In the data below, find the line containing "guests are invited"; transcribe it and each line after it exactly, through the last, skipping pictures.

[[ DATA FOR THE TASK open ]]

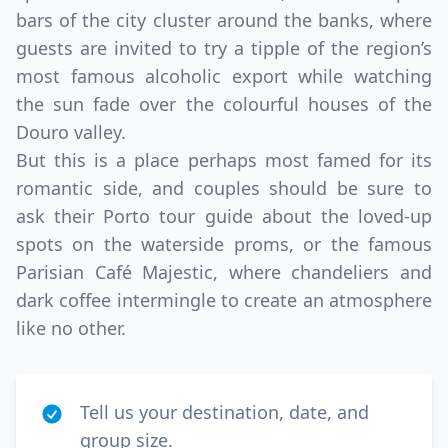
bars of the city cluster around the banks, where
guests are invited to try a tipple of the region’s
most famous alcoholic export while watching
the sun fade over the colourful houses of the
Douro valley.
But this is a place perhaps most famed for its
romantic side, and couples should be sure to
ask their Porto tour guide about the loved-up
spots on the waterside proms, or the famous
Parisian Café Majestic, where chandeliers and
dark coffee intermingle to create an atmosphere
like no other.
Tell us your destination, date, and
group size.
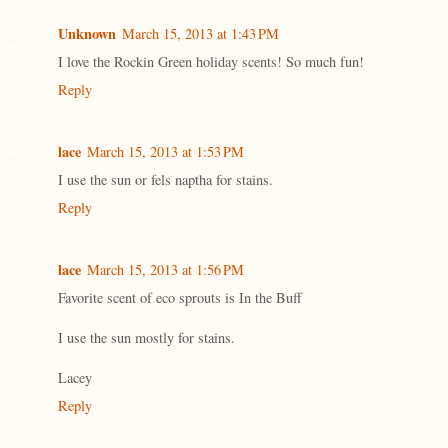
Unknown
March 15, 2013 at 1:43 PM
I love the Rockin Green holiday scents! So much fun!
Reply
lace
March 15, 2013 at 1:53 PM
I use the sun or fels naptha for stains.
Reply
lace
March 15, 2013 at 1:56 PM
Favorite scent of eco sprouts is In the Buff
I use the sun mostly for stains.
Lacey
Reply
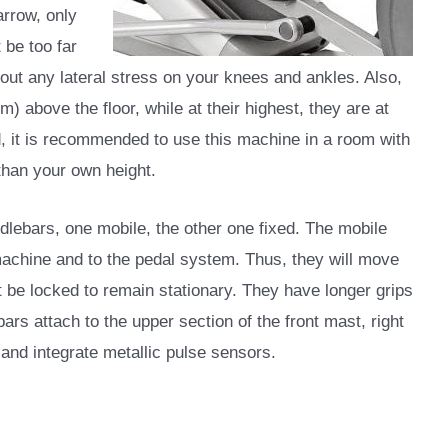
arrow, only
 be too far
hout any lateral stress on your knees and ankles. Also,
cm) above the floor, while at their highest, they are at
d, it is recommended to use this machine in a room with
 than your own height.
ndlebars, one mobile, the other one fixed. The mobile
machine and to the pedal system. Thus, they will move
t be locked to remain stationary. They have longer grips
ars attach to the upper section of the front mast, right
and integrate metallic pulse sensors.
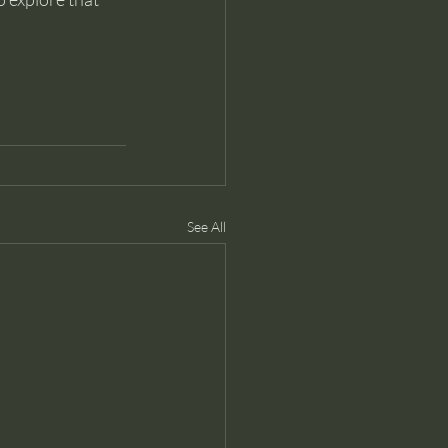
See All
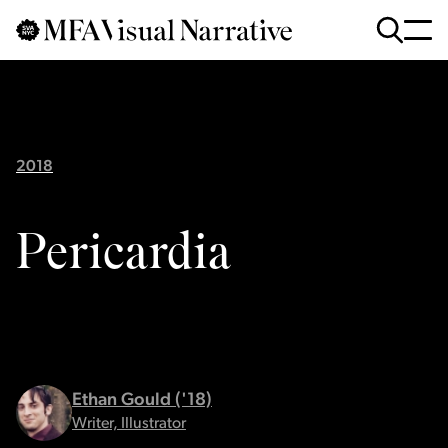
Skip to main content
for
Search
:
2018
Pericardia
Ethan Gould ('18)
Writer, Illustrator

[[ DATA FOR THE TASK closed ]]

§ RESPONSE BELOW:
guests are invited to try a tipple of the region’s
most famous alcoholic export while watching
the sun fade over the colourful houses of the
Douro valley.
But this is a place perhaps most famed for its
romantic side, and couples should be sure to
ask their Porto tour guide about the loved-up
spots on the waterside proms, or the famous
Parisian Café Majestic, where chandeliers and
dark coffee intermingle to create an atmosphere
like no other.
Tell us your destination, date, and
group size.
Unknown
March 15, 2013 at 1:43 PM
I love the Rockin Green holiday scents! So much fun!
Reply
lace
March 15, 2013 at 1:53 PM
I use the sun or fels naptha for stains.
Reply
lace
March 15, 2013 at 1:56 PM
Favorite scent of eco sprouts is In the Buff
I use the sun mostly for stains.
Lacey
Reply
arrow, only
 be too far
hout any lateral stress on your knees and ankles. Also,
cm) above the floor, while at their highest, they are at
d, it is recommended to use this machine in a room with
 than your own height.
ndlebars, one mobile, the other one fixed. The mobile
machine and to the pedal system. Thus, they will move
t be locked to remain stationary. They have longer grips
ars attach to the upper section of the front mast, right
and integrate metallic pulse sensors.
See All
Skip to main content
for
Search
:
2018
Pericardia
Ethan Gould ('18)
Writer, Illustrator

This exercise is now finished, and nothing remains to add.